All this was the cause of much trouble to poor Mary, and of very great vexation to Lord George. When the feud was first becoming furious, an enormous advertisement was issued by Dr. Fleabody's friends, in which her cause was advocated and her claims recapitulated. And to this was appended a list of the nobility, gentry, and people of England who supported the Disabilities generally and her cause in particular. Among these names, which were very numerous, appeared that of Lady George Germain. This might probably have escaped both her notice and her husband's, had not the paper been sent to her, with usual friendly zeal, by old Lady Brabazon. "Oh George," she said, "look here. What right have they to say so? I never patronised anything. I went there once when I came to London first, because Miss Mildmay asked me."
"You should not have gone," said he.
"We have had all that before, and you need not scold me again. There couldn't be any great harm in going to hear a lecture." This occurred just previous to her going down to Manor Cross,—that journey which was to be made for so important an object.
Then Lord George did—just what he ought not to have done. He wrote an angry letter to Miss Fleabody, as he called her, complaining bitterly of the insertion of his wife's name. Dr. Fleabody was quite clever enough to make fresh capital out of this. She withdrew the name, explaining that she had been ordered to do so by the lady's husband, and implying that thereby additional evidence was supplied that the Disabilities of Women were absolutely crushing to the sex in England. Mary, when she saw this,—and the paper did not reach her till she was at Manor Cross,—was violent in her anxiety to write herself, in her own name, and disclaim all disabilities; but her husband by this time had been advised to have nothing further to do with Dr. Fleabody, and Mary was forced to keep her indignation to herself.

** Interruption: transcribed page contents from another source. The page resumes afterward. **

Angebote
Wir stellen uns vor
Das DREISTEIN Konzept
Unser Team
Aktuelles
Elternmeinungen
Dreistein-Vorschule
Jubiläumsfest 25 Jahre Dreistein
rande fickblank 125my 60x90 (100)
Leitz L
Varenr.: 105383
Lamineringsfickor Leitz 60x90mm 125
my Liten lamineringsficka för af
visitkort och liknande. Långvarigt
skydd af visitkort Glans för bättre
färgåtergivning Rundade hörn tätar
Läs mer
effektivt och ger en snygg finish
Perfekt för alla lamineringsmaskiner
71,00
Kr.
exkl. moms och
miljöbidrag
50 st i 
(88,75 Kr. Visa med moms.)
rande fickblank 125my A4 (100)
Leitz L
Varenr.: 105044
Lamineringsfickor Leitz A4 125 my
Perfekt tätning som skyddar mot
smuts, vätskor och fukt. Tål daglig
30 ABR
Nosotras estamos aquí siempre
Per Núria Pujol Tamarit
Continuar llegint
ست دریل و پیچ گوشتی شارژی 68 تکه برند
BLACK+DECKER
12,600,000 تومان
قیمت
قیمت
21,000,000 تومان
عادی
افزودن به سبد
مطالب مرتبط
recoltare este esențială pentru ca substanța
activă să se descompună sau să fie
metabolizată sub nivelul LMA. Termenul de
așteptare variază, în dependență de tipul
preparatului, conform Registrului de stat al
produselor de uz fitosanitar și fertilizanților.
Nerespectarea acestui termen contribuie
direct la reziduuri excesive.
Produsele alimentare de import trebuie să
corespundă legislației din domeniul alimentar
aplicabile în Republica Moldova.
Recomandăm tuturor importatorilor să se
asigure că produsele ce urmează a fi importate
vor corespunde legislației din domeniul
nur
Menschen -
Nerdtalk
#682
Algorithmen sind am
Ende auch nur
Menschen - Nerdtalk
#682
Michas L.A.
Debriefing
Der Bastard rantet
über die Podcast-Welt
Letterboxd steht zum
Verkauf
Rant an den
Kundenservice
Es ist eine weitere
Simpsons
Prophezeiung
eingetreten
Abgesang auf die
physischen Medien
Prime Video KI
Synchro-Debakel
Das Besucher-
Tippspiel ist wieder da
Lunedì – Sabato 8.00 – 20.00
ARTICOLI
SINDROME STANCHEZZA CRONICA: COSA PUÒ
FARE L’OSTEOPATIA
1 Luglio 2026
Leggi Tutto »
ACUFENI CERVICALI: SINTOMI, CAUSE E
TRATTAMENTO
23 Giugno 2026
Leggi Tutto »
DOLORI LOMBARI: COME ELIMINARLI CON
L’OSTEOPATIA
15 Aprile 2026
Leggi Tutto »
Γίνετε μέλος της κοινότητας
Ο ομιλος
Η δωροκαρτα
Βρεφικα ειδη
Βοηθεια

But worse than this followed the annoyance of the advertisement. A man came all the way down from London for the purpose of serving Lady George with a subpœna to give evidence at the trial on the part of the Baroness. Lord George was up in London at the time, never having entered the house at Manor Cross, or even the park, since his visit to Italy. The consternation of the ladies may be imagined. Poor Mary was certainly not in a condition to go into a court of law, and would be less so on the day fixed for the trial. And yet this awful document seemed to her and to her sisters-in-law to be so imperative as to admit of no escape. It was in vain that Lady Sarah, with con
siderable circumlocution, endeavoured to explain to the messenger the true state of the case. The man could simply say that he was only a messenger, and had now done his work. Looked at in any light, the thing was very terrible. Lord George might probably even yet be able to run away with her to some obscure corner of the continent in which messengers from the Queen's judges would not be able to find her; and she might perhaps bear the journey without injury. But then what would become of a baby—perhaps of a Popenjoy—so born? There were many who still thought that the Marquis would go before the baby came; and, in that case, the baby would at once be a Popenjoy. What a condition was this for a Marchioness to be in at the moment of the birth of her eldest child! "But I don't know anything about the nasty women!" said Mary, through her tears.